Re: [External] Re: RFC: offering a standardized (/sys/class) userspace API for selecting system/laptop performance-profiles

[Date Prev][Date Next][Thread Prev][Thread Next][Date Index][Thread Index]

 



Hi Mark,

Thank you very much for your feedback, much appreciated.

On 9/24/20 4:10 AM, Mark Pearson wrote:


On 2020-09-22 6:43 a.m., Hans de Goede wrote:
Hi,

On 9/21/20 11:03 AM, Elia Devito wrote:
Hi all, sorry for response delay I'm very busy at work this period

No problem.

A common interface is surely the best solution, especially because it allows
to standardize the user-space tools and maybe to integrate its with desktop,
like Bastien is doing with gnome-power-profiles-daemon or like the similar tool
plasma-pstate.

I think we should keep separate performance and thermal profiles thus leaving
the possibility of setting a thermal profile independently of the performance
profile and vice versa.

Hp implements up to 4 thermal profiles (apparently the same ones that implement
dell), my patch implements the first 3 profiles which are the ones supported by
my hardware.

1. HP Recommended -> fan stay off and start at low~medium speed when necessary
2. Performance    -> fan stay off and start at medium~hight speed when
necessary
3. Cool           -> fan stay off and start at medium~hight speed when
necessary
4. Quiet          -> fan should stay off and start at very low speed if
necessary

for each profile the firmware set also a OEM variable to select DPTF profile
with the adeguate power limit.

combining these profiles with the performance profiles it is possible to obtain
the desired performance according to the needs of the moment

e.g.

For gaming purpose when the CPU and GPU share the thermal budget, in this case
the best solution is to set thermal profile to performance to maximize the heat
dissipation and the p-state profile to powersave, in this way during loadings
the cpu gain a performance boost that allow to reduce loading time, instead,
during gameplay the cpu performance will be limited in favor of the GPU
allowing the maximum framerate to be reached.
(feral had to handle it for its gamemode tool:
https://github.com/FeralInteractive/gamemode/pull/179)

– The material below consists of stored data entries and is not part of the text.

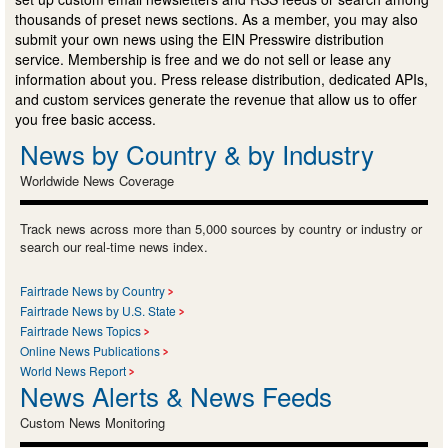
thousands of preset news sections. As a member, you may also
submit your own news using the EIN Presswire distribution
service. Membership is free and we do not sell or lease any
information about you. Press release distribution, dedicated APIs,
and custom services generate the revenue that allow us to offer
you free basic access.
News by Country & by Industry
Worldwide News Coverage
Track news across more than 5,000 sources by country or industry or
search our real-time news index.
Fairtrade News by Country
Fairtrade News by U.S. State
Fairtrade News Topics
Online News Publications
World News Report
News Alerts & News Feeds
Custom News Monitoring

Another opposed particular case could be thermal profile set to quiet and
p-state set to performance, usefull for example to maximizze cpu performance
in silent ambient room like a library, obviously for CPU-only intesive tasks
the best solution is to set either thermal and performance profile to
performance.

Basically there are infinite combinations that can be made to obtain the best
configuration for each situation, to allow this a common interface should offer
a possibility to:

- Define the list of thermal profiles separately from the performance ones
- Eventually define a list of on/off attributes (useful for lenovo lap_mode?)
- Provide a description of them
- Switching between thermal profiles regardless of the performance profile

A possible solution could be a "slider like" interface for performance level
and a list of thermal profile.

So I have been thinking about this and performance level and thermal profile
are really inherently couple to each other. Telling the CPU it can use
25W TPD instead of the default 15W, without also ramping up the cooling is
just going to lead to a whole bunch of thermal throttling.

In a desktop machine with a discrete GPU it is sorta easy, in essence you have
a GPU performance profile, controlling GPU TPD/turbo behavior and the GPU
fans too match, and a CPU performance profile which likewise controls
the CPU fan profile too match the CPU performance profile.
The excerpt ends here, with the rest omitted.